[Opening Recorded data section]

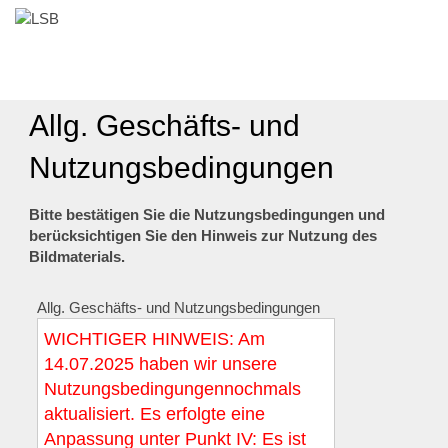
Allg. Geschäfts- und
Nutzungsbedingungen
Bitte bestätigen Sie die Nutzungsbedingungen und
berücksichtigen Sie den Hinweis zur Nutzung des
Bildmaterials.
Allg. Geschäfts- und Nutzungsbedingungen
WICHTIGER HINWEIS: Am
14.07.2025 haben wir unsere
Nutzungsbedingungennochmals
aktualisiert. Es erfolgte eine
Anpassung unter Punkt IV: Es ist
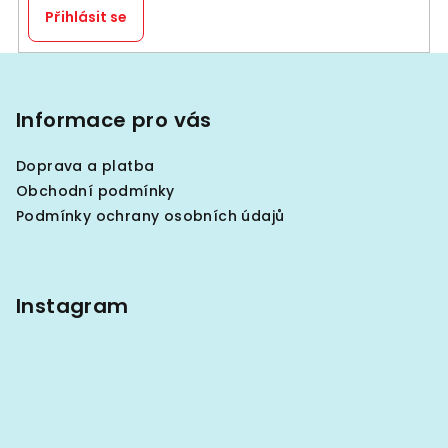
ý
Přihlásit se
p
i
Z
s
á
u
p
Informace pro vás
a
Doprava a platba
t
Obchodní podmínky
í
Podmínky ochrany osobních údajů
Instagram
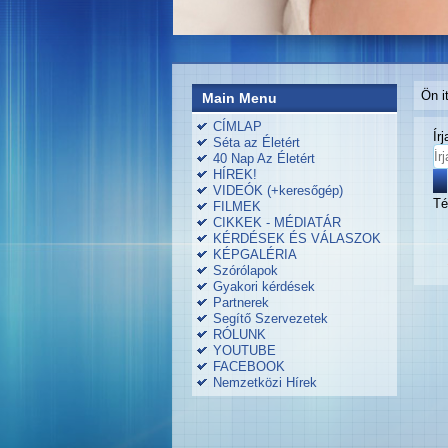
Ön i
Main Menu
CÍMLAP
Ír
Séta az Életért
40 Nap Az Életért
HÍREK!
VIDEÓK (+keresőgép)
Té
FILMEK
CIKKEK - MÉDIATÁR
KÉRDÉSEK ÉS VÁLASZOK
KÉPGALÉRIA
Szórólapok
Gyakori kérdések
Partnerek
Segítő Szervezetek
RÓLUNK
YOUTUBE
FACEBOOK
Nemzetközi Hírek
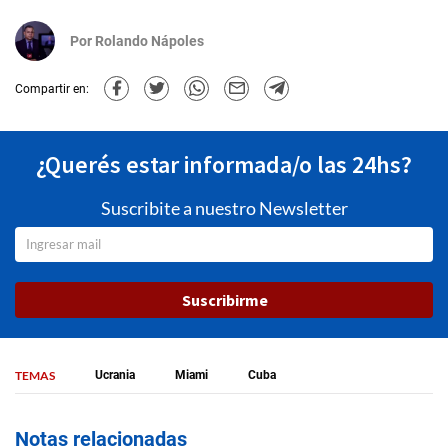
Por
Rolando Nápoles
Compartir en:
¿Querés estar informada/o las 24hs?
Suscribite a nuestro Newsletter
Suscribirme
TEMAS
Ucrania
Miami
Cuba
Notas relacionadas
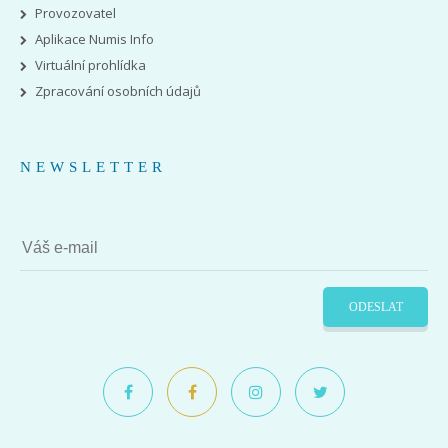
Provozovatel
Aplikace Numis Info
Virtuální prohlídka
Zpracování osobních údajů
NEWSLETTER
ODESLAT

[Closing Recorded data section]

Work task: Starting at the line where "VIDEÓK (+keresőgép)" appears, restate every line through the end of the records above exactly, but omit the pictures.

The completed task:
VIDEÓK (+keresőgép)
Té
FILMEK
CIKKEK - MÉDIATÁR
KÉRDÉSEK ÉS VÁLASZOK
KÉPGALÉRIA
Szórólapok
Gyakori kérdések
Partnerek
Segítő Szervezetek
RÓLUNK
YOUTUBE
FACEBOOK
Nemzetközi Hírek
Por
Rolando Nápoles
Compartir en:
¿Querés estar informada/o las 24hs?
Suscribite a nuestro Newsletter
Suscribirme
TEMAS
Ucrania
Miami
Cuba
Notas relacionadas
Provozovatel
Aplikace Numis Info
Virtuální prohlídka
Zpracování osobních údajů
NEWSLETTER
ODESLAT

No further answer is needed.